Records from a data source:
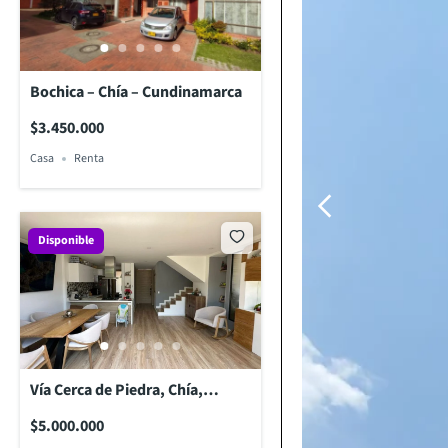
Bochica – Chía – Cundinamarca
$3.450.000
Casa
Renta
Disponible
Vía Cerca de Piedra, Chía,
Cundinamarca
$5.000.000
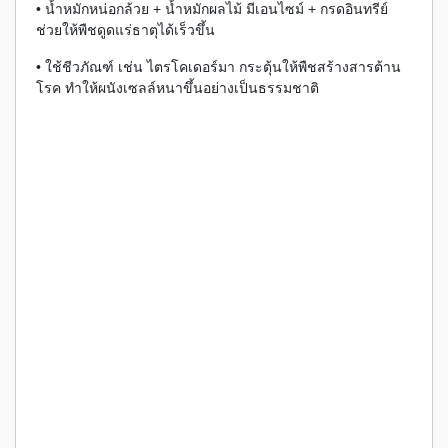
• น้ำหมักหน่อกล้วย + น้ำหมักผลไม้ มีเอนไซม์ + กรดอินทรีย์
ช่วยให้พืชดูดแร่ธาตุได้เร็วขึ้น
• ใช้ชีวภัณฑ์ เช่น ไตรโคเดอร์มา กระตุ้นให้พืชสร้างสารต้าน
โรค ทำให้ผนังเซลล์หนาขึ้นอย่างเป็นธรรมชาติ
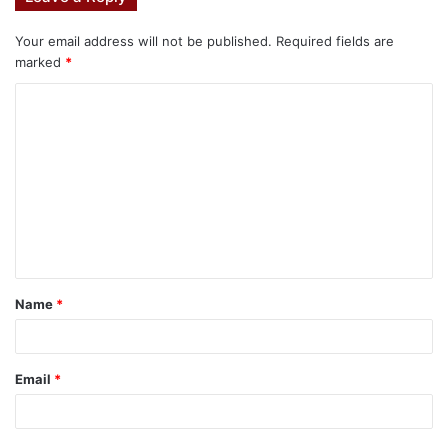
Your email address will not be published.
Required fields are
marked
*
Name
*
Email
*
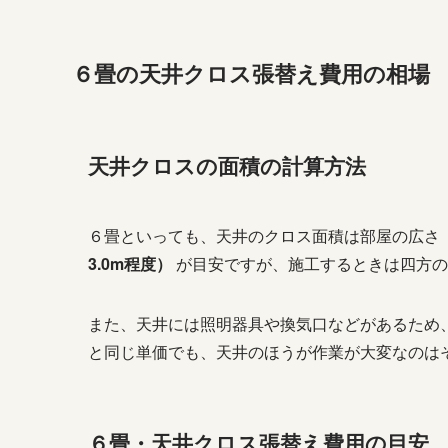
６畳の天井クロス張替え費用の相場
天井クロスの面積の計算方法
６畳といっても、天井のクロス面積は部屋の広さ
3.0m程度）
が目安ですが、施工するときは四方の
また、天井には照明器具や換気口などがあるため
と同じ単価でも、天井のほうが作業が大変なのは
６畳・天井クロス張替え費用の目安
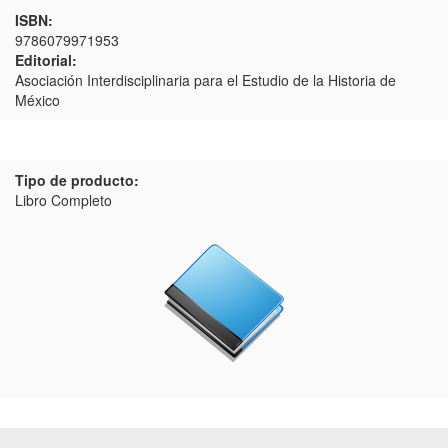
ISBN:
9786079971953
Editorial:
Asociación Interdisciplinaria para el Estudio de la Historia de
México
Tipo de producto:
Libro Completo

Task directions: Take the records above from their first line through the line with "โรค ทำให้ผนังเ" and set those lines down word for word, minus the pictures.

Written answer:
Bochica – Chía – Cundinamarca
$3.450.000
Casa
Renta
Disponible
Vía Cerca de Piedra, Chía,
Cundinamarca
$5.000.000
• น้ำหมักหน่อกล้วย + น้ำหมักผลไม้ มีเอนไซม์ + กรดอินทรีย์
ช่วยให้พืชดูดแร่ธาตุได้เร็วขึ้น
• ใช้ชีวภัณฑ์ เช่น ไตรโคเดอร์มา กระตุ้นให้พืชสร้างสารต้าน
โรค ทำให้ผนังเซลล์หนาขึ้นอย่างเป็นธรรมชาติ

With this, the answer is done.